(ABOUT THIS EXERCISE): The expected answer is a single number, namely how many lines in the data below hold the word "life".

(Stored data)
_ _ _ _
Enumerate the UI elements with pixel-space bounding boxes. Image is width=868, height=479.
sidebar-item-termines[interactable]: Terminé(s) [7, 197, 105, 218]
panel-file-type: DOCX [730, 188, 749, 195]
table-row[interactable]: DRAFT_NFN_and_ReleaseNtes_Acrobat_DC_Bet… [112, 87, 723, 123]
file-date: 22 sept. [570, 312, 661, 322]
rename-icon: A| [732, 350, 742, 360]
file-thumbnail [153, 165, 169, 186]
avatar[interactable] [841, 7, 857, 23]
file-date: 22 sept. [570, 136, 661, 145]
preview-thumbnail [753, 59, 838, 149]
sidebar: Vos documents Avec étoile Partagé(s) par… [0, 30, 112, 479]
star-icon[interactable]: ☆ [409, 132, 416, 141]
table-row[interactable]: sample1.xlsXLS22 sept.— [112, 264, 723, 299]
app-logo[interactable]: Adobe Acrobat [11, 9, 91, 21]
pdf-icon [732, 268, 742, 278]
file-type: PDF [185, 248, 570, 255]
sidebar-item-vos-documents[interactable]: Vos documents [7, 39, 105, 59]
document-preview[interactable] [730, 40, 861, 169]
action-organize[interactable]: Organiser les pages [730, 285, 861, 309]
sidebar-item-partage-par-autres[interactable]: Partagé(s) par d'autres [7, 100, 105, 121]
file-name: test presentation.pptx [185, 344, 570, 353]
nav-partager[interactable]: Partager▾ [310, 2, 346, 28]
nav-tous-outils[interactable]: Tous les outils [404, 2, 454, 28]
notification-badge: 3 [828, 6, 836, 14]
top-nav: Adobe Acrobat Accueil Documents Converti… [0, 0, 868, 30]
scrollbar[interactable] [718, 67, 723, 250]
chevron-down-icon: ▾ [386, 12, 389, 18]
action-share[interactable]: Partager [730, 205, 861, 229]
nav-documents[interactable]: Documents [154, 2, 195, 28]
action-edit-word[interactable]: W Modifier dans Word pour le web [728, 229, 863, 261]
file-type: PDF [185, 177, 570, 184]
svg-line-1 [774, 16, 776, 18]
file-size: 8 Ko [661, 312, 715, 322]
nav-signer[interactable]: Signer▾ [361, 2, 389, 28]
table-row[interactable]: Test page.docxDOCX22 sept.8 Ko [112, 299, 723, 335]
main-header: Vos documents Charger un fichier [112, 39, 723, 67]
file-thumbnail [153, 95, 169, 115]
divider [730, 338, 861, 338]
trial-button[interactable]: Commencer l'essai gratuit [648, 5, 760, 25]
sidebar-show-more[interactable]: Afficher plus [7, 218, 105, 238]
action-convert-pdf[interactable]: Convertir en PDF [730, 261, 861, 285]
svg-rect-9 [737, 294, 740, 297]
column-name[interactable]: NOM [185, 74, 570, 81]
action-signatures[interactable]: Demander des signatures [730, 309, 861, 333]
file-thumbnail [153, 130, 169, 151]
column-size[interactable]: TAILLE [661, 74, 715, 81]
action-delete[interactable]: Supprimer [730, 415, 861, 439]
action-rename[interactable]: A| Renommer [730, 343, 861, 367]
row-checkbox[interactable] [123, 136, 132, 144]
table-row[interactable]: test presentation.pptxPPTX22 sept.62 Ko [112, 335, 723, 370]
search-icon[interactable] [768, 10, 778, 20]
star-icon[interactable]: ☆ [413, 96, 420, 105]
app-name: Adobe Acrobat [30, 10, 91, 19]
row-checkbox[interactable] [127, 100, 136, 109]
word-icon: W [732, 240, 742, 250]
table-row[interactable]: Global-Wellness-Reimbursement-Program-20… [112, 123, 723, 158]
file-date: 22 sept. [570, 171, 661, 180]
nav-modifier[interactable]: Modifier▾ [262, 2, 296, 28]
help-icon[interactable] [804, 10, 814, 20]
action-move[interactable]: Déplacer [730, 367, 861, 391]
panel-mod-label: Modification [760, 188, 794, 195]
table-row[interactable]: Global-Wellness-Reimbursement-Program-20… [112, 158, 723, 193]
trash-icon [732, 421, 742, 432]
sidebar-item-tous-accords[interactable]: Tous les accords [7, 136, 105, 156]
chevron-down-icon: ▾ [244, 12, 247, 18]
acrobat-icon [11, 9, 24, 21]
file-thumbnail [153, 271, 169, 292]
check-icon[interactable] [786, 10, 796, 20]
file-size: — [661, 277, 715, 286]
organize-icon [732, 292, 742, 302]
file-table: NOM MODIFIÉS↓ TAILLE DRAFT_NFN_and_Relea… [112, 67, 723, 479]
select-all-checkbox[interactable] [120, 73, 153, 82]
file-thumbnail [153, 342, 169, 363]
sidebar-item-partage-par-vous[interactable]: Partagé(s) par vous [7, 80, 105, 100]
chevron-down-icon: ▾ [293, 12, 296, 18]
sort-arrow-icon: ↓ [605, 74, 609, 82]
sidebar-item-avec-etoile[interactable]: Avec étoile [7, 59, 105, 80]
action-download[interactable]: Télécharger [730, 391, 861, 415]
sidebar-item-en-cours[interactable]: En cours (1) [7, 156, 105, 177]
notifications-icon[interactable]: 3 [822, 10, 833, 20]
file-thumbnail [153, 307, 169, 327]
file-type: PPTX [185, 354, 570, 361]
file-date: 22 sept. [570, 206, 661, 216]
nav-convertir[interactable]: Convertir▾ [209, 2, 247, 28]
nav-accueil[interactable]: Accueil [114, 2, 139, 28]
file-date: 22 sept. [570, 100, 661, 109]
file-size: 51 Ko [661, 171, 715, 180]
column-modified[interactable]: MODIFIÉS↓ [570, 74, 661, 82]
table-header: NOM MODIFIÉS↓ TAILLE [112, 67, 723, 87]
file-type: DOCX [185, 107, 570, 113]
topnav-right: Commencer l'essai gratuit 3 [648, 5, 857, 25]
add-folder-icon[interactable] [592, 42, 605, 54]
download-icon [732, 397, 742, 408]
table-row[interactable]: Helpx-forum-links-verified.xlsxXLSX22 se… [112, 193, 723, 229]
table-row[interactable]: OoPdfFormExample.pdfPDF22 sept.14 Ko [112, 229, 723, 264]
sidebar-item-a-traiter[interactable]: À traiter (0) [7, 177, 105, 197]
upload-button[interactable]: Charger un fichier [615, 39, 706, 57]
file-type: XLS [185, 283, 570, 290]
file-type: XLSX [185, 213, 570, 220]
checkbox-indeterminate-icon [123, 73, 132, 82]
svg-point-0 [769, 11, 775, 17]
_ _ _ _
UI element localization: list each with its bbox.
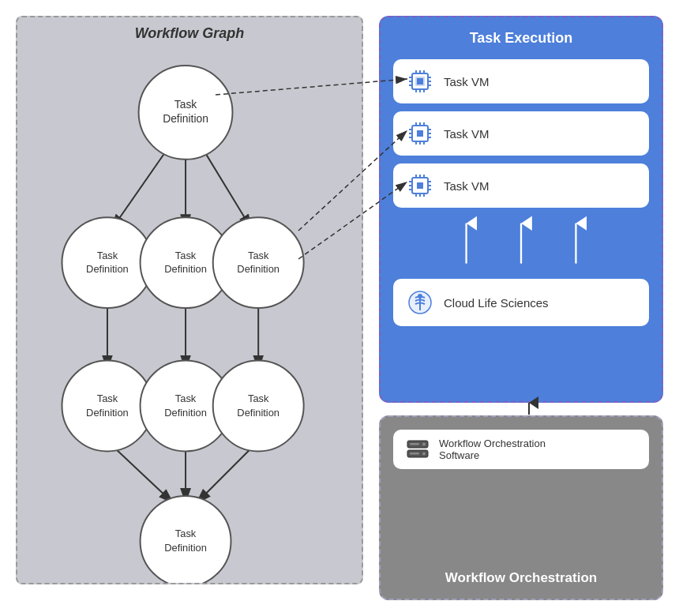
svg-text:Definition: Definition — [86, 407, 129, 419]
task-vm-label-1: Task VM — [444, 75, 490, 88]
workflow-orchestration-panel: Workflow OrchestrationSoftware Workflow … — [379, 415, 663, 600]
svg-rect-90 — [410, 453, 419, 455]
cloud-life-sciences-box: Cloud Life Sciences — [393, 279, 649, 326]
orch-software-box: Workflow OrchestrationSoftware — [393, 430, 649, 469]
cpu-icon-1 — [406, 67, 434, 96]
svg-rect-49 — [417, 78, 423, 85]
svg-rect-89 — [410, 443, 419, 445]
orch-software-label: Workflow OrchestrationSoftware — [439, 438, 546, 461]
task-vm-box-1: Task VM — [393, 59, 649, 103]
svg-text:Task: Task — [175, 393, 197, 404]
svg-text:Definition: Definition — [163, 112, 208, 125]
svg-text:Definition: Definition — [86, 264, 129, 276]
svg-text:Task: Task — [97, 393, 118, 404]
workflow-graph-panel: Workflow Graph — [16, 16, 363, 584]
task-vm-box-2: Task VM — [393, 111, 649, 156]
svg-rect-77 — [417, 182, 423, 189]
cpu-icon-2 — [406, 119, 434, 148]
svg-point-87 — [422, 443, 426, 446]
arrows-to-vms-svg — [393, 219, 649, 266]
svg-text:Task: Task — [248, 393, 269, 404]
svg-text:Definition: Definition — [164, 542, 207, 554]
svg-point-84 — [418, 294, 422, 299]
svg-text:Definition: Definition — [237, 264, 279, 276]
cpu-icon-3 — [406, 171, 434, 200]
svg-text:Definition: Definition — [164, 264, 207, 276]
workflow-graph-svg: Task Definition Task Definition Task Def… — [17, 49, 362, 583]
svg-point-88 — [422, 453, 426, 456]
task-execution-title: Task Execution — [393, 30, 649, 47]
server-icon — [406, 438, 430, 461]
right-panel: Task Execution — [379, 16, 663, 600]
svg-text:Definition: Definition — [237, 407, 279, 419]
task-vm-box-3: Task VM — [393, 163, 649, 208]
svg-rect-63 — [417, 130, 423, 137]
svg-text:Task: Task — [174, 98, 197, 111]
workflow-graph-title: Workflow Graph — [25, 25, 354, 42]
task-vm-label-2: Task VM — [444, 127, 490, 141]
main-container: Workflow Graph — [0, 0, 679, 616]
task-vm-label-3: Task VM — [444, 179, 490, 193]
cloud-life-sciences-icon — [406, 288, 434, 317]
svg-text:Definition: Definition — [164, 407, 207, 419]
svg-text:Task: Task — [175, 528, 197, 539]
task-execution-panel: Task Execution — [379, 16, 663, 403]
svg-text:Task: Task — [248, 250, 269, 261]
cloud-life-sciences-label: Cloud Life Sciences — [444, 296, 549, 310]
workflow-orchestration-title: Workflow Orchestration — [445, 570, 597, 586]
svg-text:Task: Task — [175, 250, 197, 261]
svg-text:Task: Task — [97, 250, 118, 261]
_ _ _ _
(SOLUTION TO THE PROBLEM): 3